BEGIN Dataset records

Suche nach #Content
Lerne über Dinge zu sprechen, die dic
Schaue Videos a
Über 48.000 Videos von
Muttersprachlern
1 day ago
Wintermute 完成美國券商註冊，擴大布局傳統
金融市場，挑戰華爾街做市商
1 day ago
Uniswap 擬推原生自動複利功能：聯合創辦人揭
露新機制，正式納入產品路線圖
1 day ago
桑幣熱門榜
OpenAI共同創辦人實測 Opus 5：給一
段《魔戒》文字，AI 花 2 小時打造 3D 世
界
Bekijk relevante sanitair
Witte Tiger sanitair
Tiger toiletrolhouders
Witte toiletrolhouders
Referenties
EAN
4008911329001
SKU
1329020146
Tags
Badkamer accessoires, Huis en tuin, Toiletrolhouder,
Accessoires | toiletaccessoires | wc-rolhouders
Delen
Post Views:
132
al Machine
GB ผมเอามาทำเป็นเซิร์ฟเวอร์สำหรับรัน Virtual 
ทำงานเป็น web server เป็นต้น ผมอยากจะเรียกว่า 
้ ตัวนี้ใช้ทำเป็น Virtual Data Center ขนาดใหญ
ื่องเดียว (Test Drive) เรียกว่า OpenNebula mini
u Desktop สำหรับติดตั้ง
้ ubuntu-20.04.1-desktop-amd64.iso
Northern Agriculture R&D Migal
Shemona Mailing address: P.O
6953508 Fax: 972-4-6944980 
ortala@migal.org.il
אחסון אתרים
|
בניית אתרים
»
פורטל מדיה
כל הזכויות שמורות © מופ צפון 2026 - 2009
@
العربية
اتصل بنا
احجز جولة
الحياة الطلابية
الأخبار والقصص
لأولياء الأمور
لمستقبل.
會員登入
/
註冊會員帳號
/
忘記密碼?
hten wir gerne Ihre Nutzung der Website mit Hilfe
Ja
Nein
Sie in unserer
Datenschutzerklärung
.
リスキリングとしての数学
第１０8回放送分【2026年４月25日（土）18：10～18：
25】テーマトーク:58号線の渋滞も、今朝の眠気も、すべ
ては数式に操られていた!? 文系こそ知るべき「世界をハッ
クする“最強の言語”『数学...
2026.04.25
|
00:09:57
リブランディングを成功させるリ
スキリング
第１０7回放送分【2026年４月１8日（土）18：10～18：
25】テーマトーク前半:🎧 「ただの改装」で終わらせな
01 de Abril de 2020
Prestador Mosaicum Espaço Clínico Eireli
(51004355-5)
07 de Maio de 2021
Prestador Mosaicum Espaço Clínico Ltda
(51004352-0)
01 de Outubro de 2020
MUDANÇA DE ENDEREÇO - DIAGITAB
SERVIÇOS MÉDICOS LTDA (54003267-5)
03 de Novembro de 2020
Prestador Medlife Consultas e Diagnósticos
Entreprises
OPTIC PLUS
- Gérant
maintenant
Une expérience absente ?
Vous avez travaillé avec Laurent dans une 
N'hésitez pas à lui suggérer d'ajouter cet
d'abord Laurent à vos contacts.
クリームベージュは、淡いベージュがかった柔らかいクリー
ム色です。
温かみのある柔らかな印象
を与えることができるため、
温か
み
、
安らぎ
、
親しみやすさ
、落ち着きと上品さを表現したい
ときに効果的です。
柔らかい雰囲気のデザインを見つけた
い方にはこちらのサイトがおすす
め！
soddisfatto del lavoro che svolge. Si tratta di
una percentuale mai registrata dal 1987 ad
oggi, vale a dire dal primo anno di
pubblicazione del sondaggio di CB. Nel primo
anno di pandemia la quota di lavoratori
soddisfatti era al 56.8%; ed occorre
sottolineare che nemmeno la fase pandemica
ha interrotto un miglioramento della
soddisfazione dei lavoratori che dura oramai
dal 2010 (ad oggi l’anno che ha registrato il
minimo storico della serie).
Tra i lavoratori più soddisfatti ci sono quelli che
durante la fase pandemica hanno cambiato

END Dataset records

■ **Exercise brief**
Output the data above in full and exactly.

■ **Answer section**
Suche nach #Content
Lerne über Dinge zu sprechen, die dic
Schaue Videos a
Über 48.000 Videos von
Muttersprachlern
1 day ago
Wintermute 完成美國券商註冊，擴大布局傳統
金融市場，挑戰華爾街做市商
1 day ago
Uniswap 擬推原生自動複利功能：聯合創辦人揭
露新機制，正式納入產品路線圖
1 day ago
桑幣熱門榜
OpenAI共同創辦人實測 Opus 5：給一
段《魔戒》文字，AI 花 2 小時打造 3D 世
界
Bekijk relevante sanitair
Witte Tiger sanitair
Tiger toiletrolhouders
Witte toiletrolhouders
Referenties
EAN
4008911329001
SKU
1329020146
Tags
Badkamer accessoires, Huis en tuin, Toiletrolhouder,
Accessoires | toiletaccessoires | wc-rolhouders
Delen
Post Views:
132
al Machine
GB ผมเอามาทำเป็นเซิร์ฟเวอร์สำหรับรัน Virtual 
ทำงานเป็น web server เป็นต้น ผมอยากจะเรียกว่า 
้ ตัวนี้ใช้ทำเป็น Virtual Data Center ขนาดใหญ
ื่องเดียว (Test Drive) เรียกว่า OpenNebula mini
u Desktop สำหรับติดตั้ง
้ ubuntu-20.04.1-desktop-amd64.iso
Northern Agriculture R&D Migal
Shemona Mailing address: P.O
6953508 Fax: 972-4-6944980 
ortala@migal.org.il
אחסון אתרים
|
בניית אתרים
»
פורטל מדיה
כל הזכויות שמורות © מופ צפון 2026 - 2009
@
العربية
اتصل بنا
احجز جولة
الحياة الطلابية
الأخبار والقصص
لأولياء الأمور
لمستقبل.
會員登入
/
註冊會員帳號
/
忘記密碼?
hten wir gerne Ihre Nutzung der Website mit Hilfe
Ja
Nein
Sie in unserer
Datenschutzerklärung
.
リスキリングとしての数学
第１０8回放送分【2026年４月25日（土）18：10～18：
25】テーマトーク:58号線の渋滞も、今朝の眠気も、すべ
ては数式に操られていた!? 文系こそ知るべき「世界をハッ
クする“最強の言語”『数学...
2026.04.25
|
00:09:57
リブランディングを成功させるリ
スキリング
第１０7回放送分【2026年４月１8日（土）18：10～18：
25】テーマトーク前半:🎧 「ただの改装」で終わらせな
01 de Abril de 2020
Prestador Mosaicum Espaço Clínico Eireli
(51004355-5)
07 de Maio de 2021
Prestador Mosaicum Espaço Clínico Ltda
(51004352-0)
01 de Outubro de 2020
MUDANÇA DE ENDEREÇO - DIAGITAB
SERVIÇOS MÉDICOS LTDA (54003267-5)
03 de Novembro de 2020
Prestador Medlife Consultas e Diagnósticos
Entreprises
OPTIC PLUS
- Gérant
maintenant
Une expérience absente ?
Vous avez travaillé avec Laurent dans une 
N'hésitez pas à lui suggérer d'ajouter cet
d'abord Laurent à vos contacts.
クリームベージュは、淡いベージュがかった柔らかいクリー
ム色です。
温かみのある柔らかな印象
を与えることができるため、
温か
み
、
安らぎ
、
親しみやすさ
、落ち着きと上品さを表現したい
ときに効果的です。
柔らかい雰囲気のデザインを見つけた
い方にはこちらのサイトがおすす
め！
soddisfatto del lavoro che svolge. Si tratta di
una percentuale mai registrata dal 1987 ad
oggi, vale a dire dal primo anno di
pubblicazione del sondaggio di CB. Nel primo
anno di pandemia la quota di lavoratori
soddisfatti era al 56.8%; ed occorre
sottolineare che nemmeno la fase pandemica
ha interrotto un miglioramento della
soddisfazione dei lavoratori che dura oramai
dal 2010 (ad oggi l’anno che ha registrato il
minimo storico della serie).
Tra i lavoratori più soddisfatti ci sono quelli che
durante la fase pandemica hanno cambiato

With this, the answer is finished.